Improving Efficiency in Analysis of Real-World Data with an Automated Machine Learning Tool

Speaker(s)

Zhang Y1, Lo-Ciganic WH2, Xie H3, Iyer R1, Snyder D1, Lineman P1, Tian MY4
1Teva Branded Pharmaceutical Products R&D, West Chester, PA, USA, 2University of Pittsburgh, Pittsburgh, PA, USA, 3Teva Branded Pharmaceutical Products R&D, Inc., BLUE BELL, PA, USA, 4Teva Branded Pharmaceutical Products R&D, Skillman, NJ, USA

OBJECTIVES: Machine learning (ML) has demonstrated advantages of handling big complex healthcare real-world data (RWD) to extract patterns, insights and make informed decisions. Yet, applying ML requires sophisticated analytical and programming skills; having ML tools that automatically implement different ML methods can greatly accelerate RWE generation. We evaluated the validity and efficiency of an automated ML tool compared to traditional ML approaches in a RWD analysis.

METHODS: AutoML is a point-and-click ML tool on a cloud-based platform by Databricks Inc. that automatizes the process including identifying feature types, fine-tuning hyperparameters, training and validating ML algorithms. We leveraged this automated ML tool in a case study to build predictive models on treatment instability in schizophrenia patients initiating oral antipsychotics using 2012-2022 Merative™ MarketScan® claims databases. We trained and validated three ML methods including elastic net, random forest, and XGBoost on AutoML versus conventional self-coding ML approach using Python 3.8.10, and compared model performance and processing time between two approaches.

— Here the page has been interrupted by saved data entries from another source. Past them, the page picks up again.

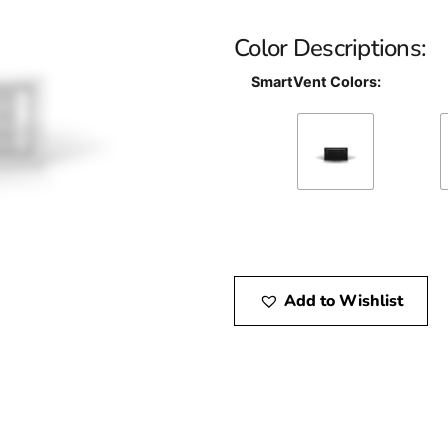
Color Descriptions:
SmartVent Colors:
Add to Wishlist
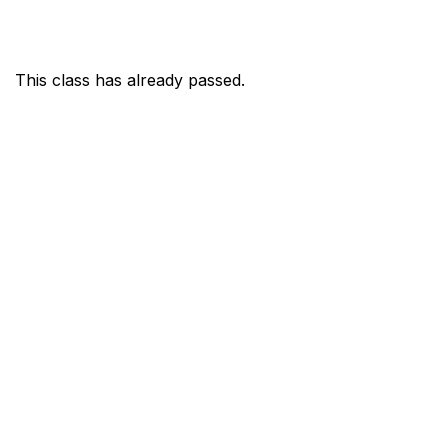
This class has already passed.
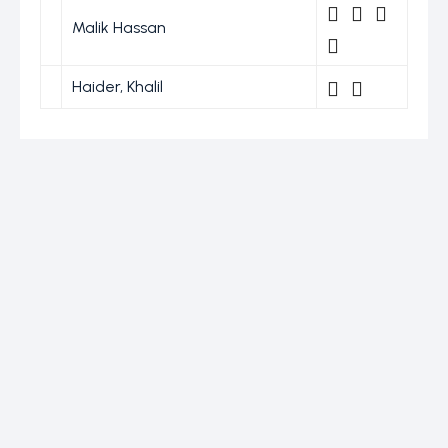
Malik Hassan
Haider, Khalil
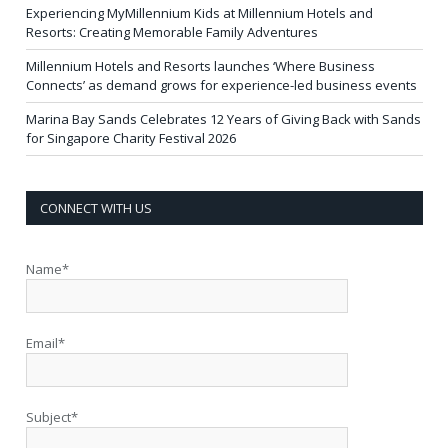
Experiencing MyMillennium Kids at Millennium Hotels and
Resorts: Creating Memorable Family Adventures
Millennium Hotels and Resorts launches ‘Where Business
Connects’ as demand grows for experience-led business events
Marina Bay Sands Celebrates 12 Years of Giving Back with Sands
for Singapore Charity Festival 2026
CONNECT WITH US
Name*
Email*
Subject*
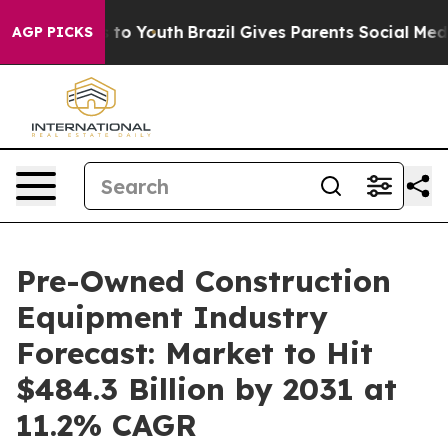
Harms to Youth
Brazil Gives Parents Social Media Contr
AGP PICKS
Pre-Owned Construction
Equipment Industry
Forecast: Market to Hit
$484.3 Billion by 2031 at
11.2% CAGR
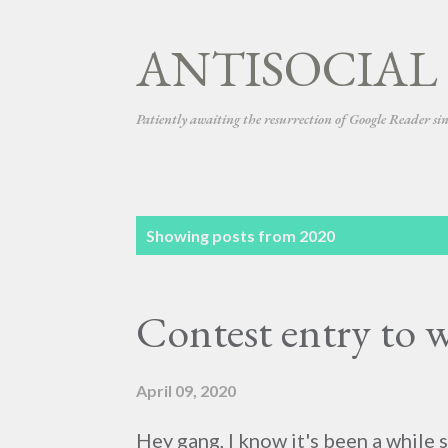
ANTISOCIAL
Patiently awaiting the resurrection of Google Reader si
P
Showing posts from 2020
o
s
Contest entry to w
t
s
April 09, 2020
Hey gang, I know it's been a while 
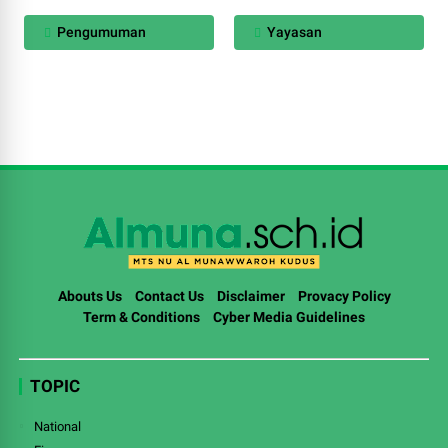
Pengumuman
Yayasan
Abouts Us
Contact Us
Disclaimer
Provacy Policy
Term & Conditions
Cyber Media Guidelines
TOPIC
National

RESULTS: The analysis cohort included 4,671 adults; 80.9% patients had treatment instability. With 1,549 claims-based features included in the ML model development, AutoML selected XGBoost as the best model based on the highest C-statistic (0.64 vs. 0.58-0.62 using other methods) with high precision (0.87). The self-coding ML approach yielded similar prediction performance (C-statistic 0.61-0.64). Two ML approaches identified similar important features using SHAP values (e.g., emergence room visits). The AutoML only required 16% of the computational time (2 vs. 12 hours) compared to using self-coding ML approach.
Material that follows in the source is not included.